シロに削る魔力を細かく調整させて通常の状態を決める。
「90%削るではなく、10%出力しているという表現でいけるか?」
「問題ない。今12%出力」
「しかし今更だが%の意味がわかるんだなお前は」
ほんとうに今更だ。さっきから85%削れとか気にも留めずに指示していたのに。
「ふんっ、わたしの知性をあなどるんじゃないわよ。おバカなのあんたは」
お姉言葉で罵倒される。
しかしシアは気にならなかった。あまりの有用なシロの存在に歓喜でいっぱいだったから。
シロの知性は獣どころか普通の人より高い可能性がある。しかも会話が成り立ち説明ができる。

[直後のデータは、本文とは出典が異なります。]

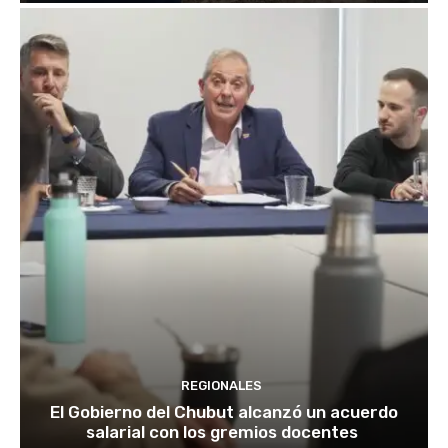
REGIONALES
El Gobierno del Chubut alcanzó un acuerdo
salarial con los gremios docentes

すばらしいことだ。シアとアリアにとって最高の福音をもたらすシロ。
「いや、悪かった。これからもよろしく頼む。いやお願いします。」
ことばを改めるシアに今度はシロのほうが引いていた。
「いやっ・・・・まあよろしく」
アリアは二人をにこにこしながら見ている。
仲良くなってくれてうれしい。
アリアはごく素直に喜んでいた。シアの打算とシロの敵対心、その他もろもろ。
いろいろ隠れているのだが、アリアにはわからない。
「仲良くなってくれてうれしいわ」
シロを抱き上げ、シアにすりついた。シアの胸に顔を埋める。
シアはアリアをシロごと抱きしめた。愛しいアリア。
アリアの紫紺の髪が揺れる。シアの黒髪がさらりとかぶさる。
シアとシロはアリアのこの姿をずっと守るのだと、心に誓った。
たとえお互いが気に入らない存在でも、それだけは一致していた。